A woman should certainly NOT be so presumptuous as to place herself at the front of an ensemble and tell the musicians, some of whom one could expect would be men, what to do and when or how to do it.

This from a blog post with the headline "Why Most Women Managers Are Bossy." The post is written by a man. Big surprise.

Sheesh.

Just in case you think I’m being paranoid, let’s look at some numbers:

At the college where I teach there are eight full-time faculty plus the director. Two of them are women — the head of the piano area, and the head of the theory/composition area. Less than 25%.

At the college where my husband teaches women constitute 3 of 8 brass faculty, 1 of 7 piano faculty, 1 of 7 string faculty (harp), 3 of 7 woodwinds, 1 of 8 conductors (choral), 1 of 6 music theory, and 3 of 6 music education.

This is 10 out of the listed 49 full-time positions. 20%. This is shameful.
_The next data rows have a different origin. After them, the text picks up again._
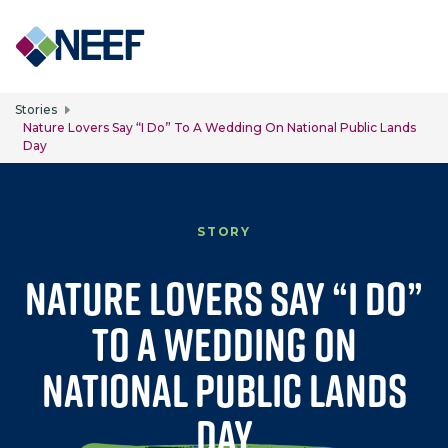
Skip to main content
Stories
Nature Lovers Say “I Do” To A Wedding On National Public Lands
Day
STORY
Nature Lovers Say “I Do”
to a Wedding on
National Public Lands
Day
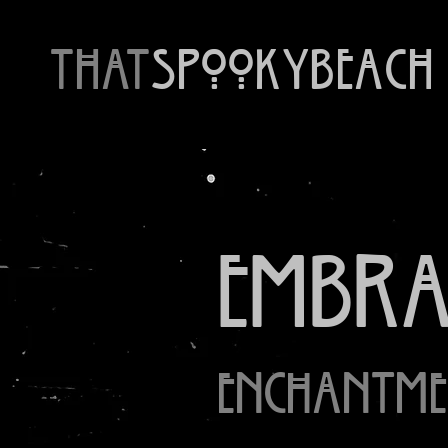
THAT
SpookyBeach
Embrac
Enchantme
Granted I haven’t included voice which is 3 and 3, or composition, which is 0 for 4. Hmmmm. Not really helping.

Just to pick another large school in my state with a reputable music program, let’s look at the numbers at the University of Michigan:  All ten conductors are male; two of the eleven jazz faculty are women, although five of the six music education professors are women (see?); two of fourteen full-time positions in percussion/winds/brass are held by women. Six of fourteen music theorists are women, so that’s pretty good, but really?

If we omit the music education professors, we have 10 out of 39. Still around 25%

I believe I pointed out in a previous post that even most of the VISITING performers to the Interlochen Visiting Artists concerts are men.

How can this be?

If you look around in a piano studio or a school band or orchestra or choir, or even at the most prestigious arts camps like Interlochen, the majority of the students are women.

Where do they go?

And why isn’t anybody else noticing, or doing something about it?

Oh, yeah. We’re celebrating.

I forgot.

Guess I was too caught up in my domestic tasks and my pre-menstrual/perimenopausal mood swings to notice.